La chefferie traditionnelle du royaume d'Assinie craint d'être spoliée de ses terres
On croyait le débat clos. Mais, en réalité, le feu couvait. Et si l’on n’y prend garde, on pourrait aller vers un litige foncier entre deux royaumes frères et voisins : Essouma et Etuebouet. Cela, parce qu’un opérateur immobilier, la Société ivoirienne de minerais et de pelayaite-Holding (Scimap holding), a décidé de mettre à exécution son projet dénommé Île Bleue.
Le jeudi 6 juin 2024, réunis à la cour royale d’Assinie, les chefs de village ou leurs représentants ont dénoncé la tentative de relancer le projet : « Puisqu’il y a eu un statu quo, nous nous sommes dits que le problème était déjà résolu. Cette semaine, nous avons eu des échos (…) Nous avons appris que malgré notre insistance, le projet "Île Bleue" est encore relancé. Nous avons voulu vous appeler pour dénoncer cet état de fait », a lancé Ernest Kouassi, secrétaire du roi Awlaé Fian Mossou V qui a demandé à l’Etat d’intervenir.
Selon l’intervenant, quand ils avaient dénoncé les agissements de SCIMAP holding, tout s’était arrêté. Mais, depuis la semaine dernière, des témoignages rapportent que cette société est revenue à la charge avec des partenaires asiatiques.
L’origine de l’affaire
C’est le 9 novembre 2022 que le projet Île Bleue a été lancée. Ayant eu vent de cela, nous explique-t-on, les villages de la commune d’Assinie ont saisi par courrier le premier magistrat d’alors, Hippolyte Ebagnitchie, pour lui faire part de leurs préoccupations. « Nous, chefs de villages de la commune d’Assinie-Mafia, venons auprès de vous pour faire une opposition immédiate sur le projet de lotissement et de travaux d’aménagement d’un espace rural d’environ cinq mille (5 000) hectares, dans le cadre de la réalisation du projet dénommé Île Bleue », peut-on lire dans le courrier dont nous avons reçu copie.

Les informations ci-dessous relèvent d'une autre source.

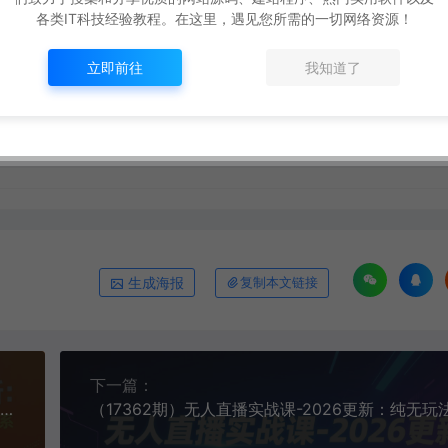
打赏
点赞 (
10
)
各类IT科技经验教程。在这里，遇见您所需的一切网络资源！
立即前往
我知道了
建你的实体“第二大脑”，软件硬件协同的终极形态
生成海报
复制本文链接
下一篇：
（17364期）全域3.0系统实操课-26年2月更新：一套完整的“O5A无潜入池”流量获取与优化方法论体系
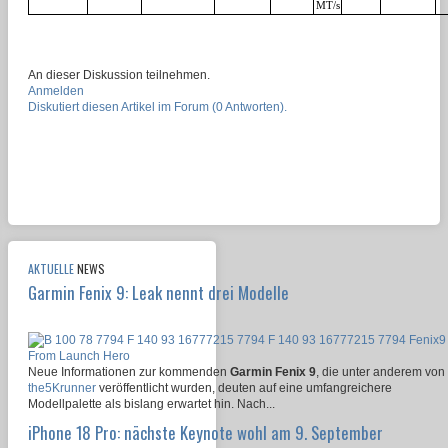
MT/s
An dieser Diskussion teilnehmen.
Anmelden
Diskutiert diesen Artikel im Forum (0 Antworten).
AKTUELLE
NEWS
Garmin Fenix 9: Leak nennt drei Modelle
Neue Informationen zur kommenden
Garmin Fenix 9
, die unter anderem von
the5Krunner
veröffentlicht wurden, deuten auf eine umfangreichere
Modellpalette als bislang erwartet hin. Nach...
iPhone 18 Pro: nächste Keynote wohl am 9. September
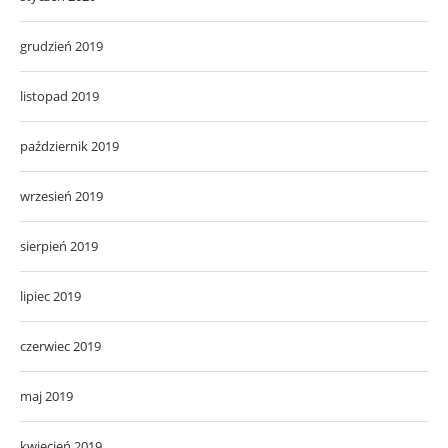
grudzień 2019
listopad 2019
październik 2019
wrzesień 2019
sierpień 2019
lipiec 2019
czerwiec 2019
maj 2019
kwiecień 2019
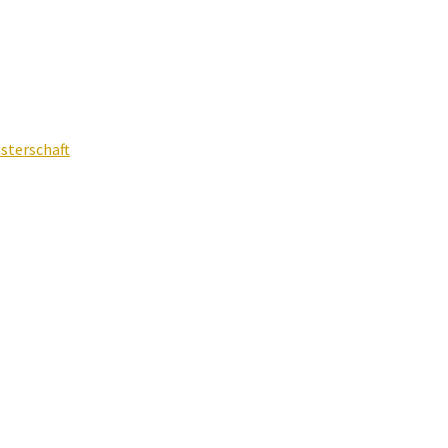
sterschaft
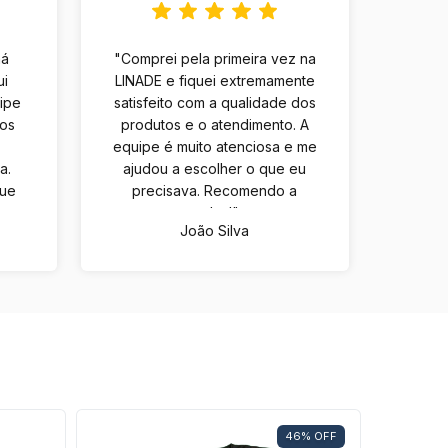
há
"Comprei pela primeira vez na
ui
LINADE e fiquei extremamente
uipe
satisfeito com a qualidade dos
tos
produtos e o atendimento. A
equipe é muito atenciosa e me
a.
ajudou a escolher o que eu
que
precisava. Recomendo a
m
todos!"
João Silva
46
%
OFF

A son tour, le maire a adressé un courrier au ministère de la Construction, du Logement et de l’Urbanisme pour l’informer de ce que l’opérateur immobilier situe le projet dans la sous-préfecture d’Etuebouet alors que huit des villages impactés par le promoteur font partie intégrante du ressort territorial de la commune d’Assinie-Mafia.
« Ni le maire ni le Conseil municipal et encore moins les services techniques de la commune (…) n’ont jamais été contactés par les promoteurs de ce qui semble être un projet clandestin. Pire, suite à des investigations réalisées par nos équipes techniques, il ressort qu’aucun dossier n’existe pour soutenir un tel projet », lit-on dans ce courrier datant du 7 novembre 2022.
Au dire du conférencier, en présence de Nanan Attoumani Ahémou, chef du village d’Assinie-Mafia et premier conseiller du roi, suite à un avis d’enquête de commodo et d’incommodo ouverte à la demande de la société SCIMAT-Holding, par la sous-préfecture d’Etueboué, MM Célestin Kouamé Ahouakan, Pascal Abizi Miezan, Michaël Azanin, Augustin Niamkey Assalé et Louis Avi Kacou avaient fait une opposition. Ils avaient même soutenu que la parcelle litigieuse est la propriété commune de leurs familles. Ajoutant que leurs parcelles sont dans la commune d’Assinie-Mafia et non dans celle d’Etuéboué et ont clairement signifié que cette société immobilière n’est ni propriétaire ni attributaire et encore moins cessionnaire desdites parcelles.
Les chefs de villages ne comprennent pas que ce projet ait été lancé sans une attestation des villages concernés. Ensuite, ils déplorent que des terres qui ont fait l’objet de lotissement par arrêté ministériel soient inclus dans ce projet sans l’avis des propriétaires terriens.
« Aujourd’hui, nous demandons à l’Etat de faire en sorte de surseoir à ce projet sinon nous serons spoliés de nos terres », plaide le royaume d’Assinie.
En 2018, l’érection d'Assinie-Mafia en commune a eu pour conséquence le reversement des villages impactés dans le royaume d’Assine.